* [WORK TASK]
In the records below, repeat exactly the lines between the line holding "数据驱动增长：影楼客资分析表在日常运营中的核心价值与实践" and the line holding "ДРУГАЯ ТЕХНИКА", inclusive, and drop the pictures.

* [Stored data entries]
== Segment start ==

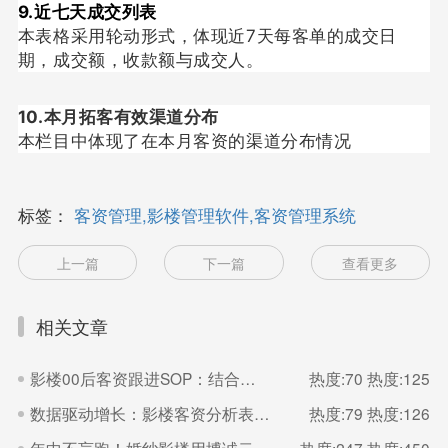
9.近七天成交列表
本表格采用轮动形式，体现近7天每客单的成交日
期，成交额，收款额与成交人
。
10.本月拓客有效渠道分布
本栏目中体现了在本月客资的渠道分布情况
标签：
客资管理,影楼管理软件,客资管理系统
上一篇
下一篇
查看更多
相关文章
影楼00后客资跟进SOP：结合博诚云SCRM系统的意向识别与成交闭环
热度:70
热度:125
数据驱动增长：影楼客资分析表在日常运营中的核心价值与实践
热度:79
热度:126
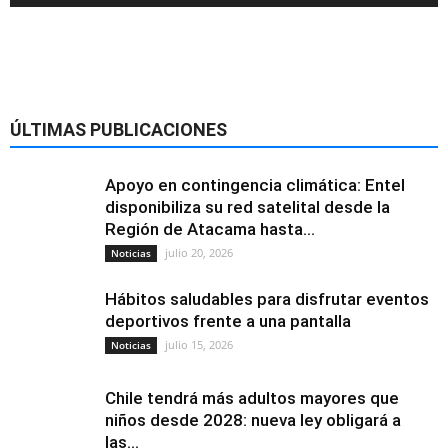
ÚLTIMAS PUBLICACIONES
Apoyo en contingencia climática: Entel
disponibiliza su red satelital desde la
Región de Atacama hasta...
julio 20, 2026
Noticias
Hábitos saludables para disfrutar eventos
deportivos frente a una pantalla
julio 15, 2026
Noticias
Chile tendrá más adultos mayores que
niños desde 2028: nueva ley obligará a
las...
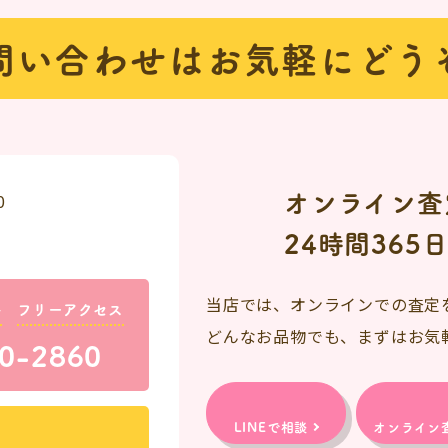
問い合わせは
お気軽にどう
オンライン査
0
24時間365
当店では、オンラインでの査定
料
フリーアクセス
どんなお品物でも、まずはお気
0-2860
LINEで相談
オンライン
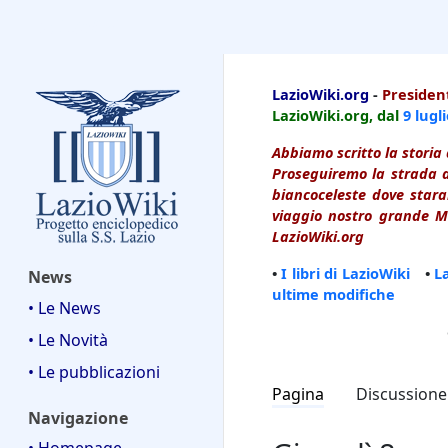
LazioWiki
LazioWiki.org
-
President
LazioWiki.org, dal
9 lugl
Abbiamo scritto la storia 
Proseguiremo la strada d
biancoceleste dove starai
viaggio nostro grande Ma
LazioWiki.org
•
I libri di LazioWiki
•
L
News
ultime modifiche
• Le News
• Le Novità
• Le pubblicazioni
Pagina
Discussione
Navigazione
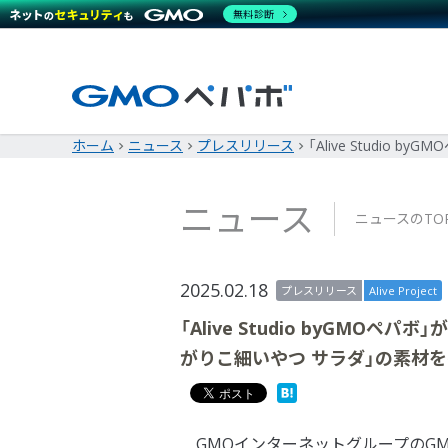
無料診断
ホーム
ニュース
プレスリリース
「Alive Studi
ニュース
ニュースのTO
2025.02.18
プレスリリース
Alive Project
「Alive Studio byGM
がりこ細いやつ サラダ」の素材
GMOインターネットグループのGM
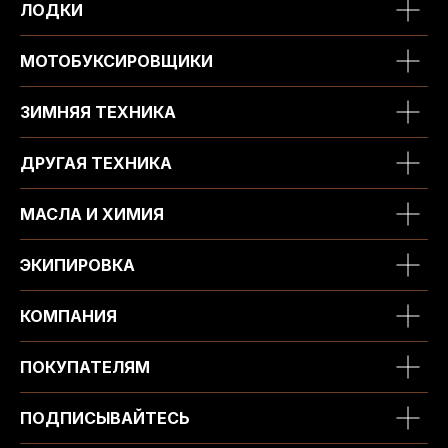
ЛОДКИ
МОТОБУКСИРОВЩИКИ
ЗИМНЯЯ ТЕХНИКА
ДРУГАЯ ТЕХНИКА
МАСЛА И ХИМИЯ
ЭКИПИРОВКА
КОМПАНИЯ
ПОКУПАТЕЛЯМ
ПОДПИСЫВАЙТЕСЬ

== Segment end ==

* [SOLUTION TO THIS PROBLEM]
数据驱动增长：影楼客资分析表在日常运营中的核心价值与实践
热度:79
热度:126
ÚLTIMAS PUBLICACIONES
Apoyo en contingencia climática: Entel
disponibiliza su red satelital desde la
Región de Atacama hasta...
julio 20, 2026
Noticias
Hábitos saludables para disfrutar eventos
deportivos frente a una pantalla
julio 15, 2026
Noticias
Chile tendrá más adultos mayores que
niños desde 2028: nueva ley obligará a
las...
問い合わせは
お気軽にどう
オンライン査
0
24時間365
当店では、オンラインでの査定
料
フリーアクセス
どんなお品物でも、まずはお気
0-2860
LINEで相談
オンライン
LazioWiki
LazioWiki.org
-
President
LazioWiki.org, dal
9 lugl
Abbiamo scritto la storia 
Proseguiremo la strada d
biancoceleste dove starai
viaggio nostro grande Ma
LazioWiki.org
•
I libri di LazioWiki
•
L
News
ultime modifiche
• Le News
• Le Novità
• Le pubblicazioni
Pagina
Discussione
Navigazione
無料診断
ホーム
ニュース
プレスリリース
「Alive Studi
ニュース
ニュースのTO
2025.02.18
プレスリリース
Alive Project
「Alive Studio byGM
がりこ細いやつ サラダ」の素材
GMOインターネットグループのGM
ЛОДКИ
МОТОБУКСИРОВЩИКИ
ЗИМНЯЯ ТЕХНИКА
ДРУГАЯ ТЕХНИКА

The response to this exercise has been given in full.